Copy the lines below, word for word, from the first through the line containing "Encrypt 라는 https 보급 확산을 위한, 무료 인증서 발급". Leave the pictures out.

--------------------

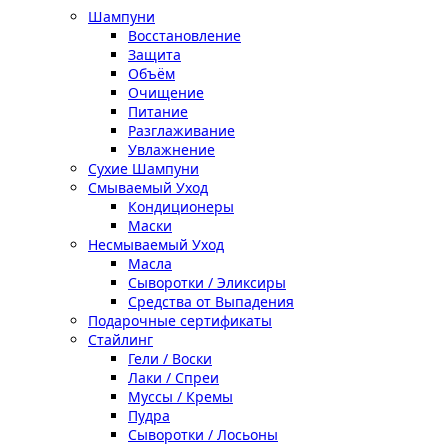
Шампуни
Восстановление
Защита
Объём
Очищение
Питание
Разглаживание
Увлажнение
Сухие Шампуни
Смываемый Уход
Кондиционеры
Маски
Несмываемый Уход
Масла
Сыворотки / Эликсиры
Средства от Выпадения
Подарочные сертификаты
Стайлинг
Гели / Воски
Лаки / Спреи
Муссы / Кремы
Пудра
Сыворотки / Лосьоны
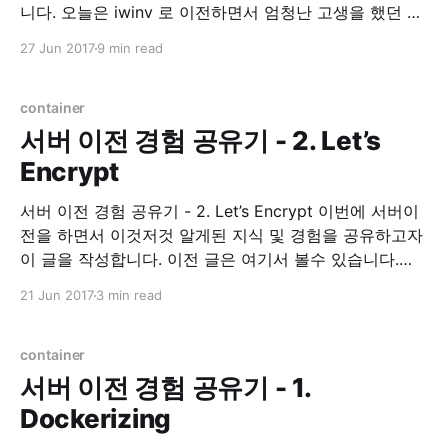
니다. 오늘은 iwinv 로 이전하면서 엄청난 고생을 했던 경
험에 대한 이야기 및 해결책에 대한 이야기를 적어 보려
27 Jun 2017
9 min read
합니다. Environment * Ubuntu 16.04 xenial 삽질의 시
작 IwinV Manual iwinv 홈페이지를 가면 이렇게 도커 적
용을 하는 것에
container
서버 이전 경험 공유기 - 2. Let’s
Encrypt
서버 이전 경험 공유기 - 2. Let’s Encrypt 이번에 서버이
전을 하면서 이것저것 알게된 지식 및 경험을 공유하고자
이 글을 작성합니다. 이전 글은 여기서 볼수 있습니다.
Let’s Encrypt 이 전 글에서 간단히 언급했지만, Let’s
21 Jun 2017
3 min read
Encrypt 라는 https 보급 확산을 위한, 무료 인증서 발급
프로젝트 입니다. 사실 예전부터 개인
container
서버 이전 경험 공유기 - 1.
Dockerizing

--------------------

- [Response for this exercise]
Шампуни
Восстановление
Защита
Объём
Очищение
Питание
Разглаживание
Увлажнение
Сухие Шампуни
Смываемый Уход
Кондиционеры
Маски
Несмываемый Уход
Масла
Сыворотки / Эликсиры
Средства от Выпадения
Подарочные сертификаты
Стайлинг
Гели / Воски
Лаки / Спреи
Муссы / Кремы
Пудра
Сыворотки / Лосьоны
니다. 오늘은 iwinv 로 이전하면서 엄청난 고생을 했던 경
험에 대한 이야기 및 해결책에 대한 이야기를 적어 보려
27 Jun 2017
9 min read
합니다. Environment * Ubuntu 16.04 xenial 삽질의 시
작 IwinV Manual iwinv 홈페이지를 가면 이렇게 도커 적
용을 하는 것에
container
서버 이전 경험 공유기 - 2. Let’s
Encrypt
서버 이전 경험 공유기 - 2. Let’s Encrypt 이번에 서버이
전을 하면서 이것저것 알게된 지식 및 경험을 공유하고자
이 글을 작성합니다. 이전 글은 여기서 볼수 있습니다.
Let’s Encrypt 이 전 글에서 간단히 언급했지만, Let’s
21 Jun 2017
3 min read
Encrypt 라는 https 보급 확산을 위한, 무료 인증서 발급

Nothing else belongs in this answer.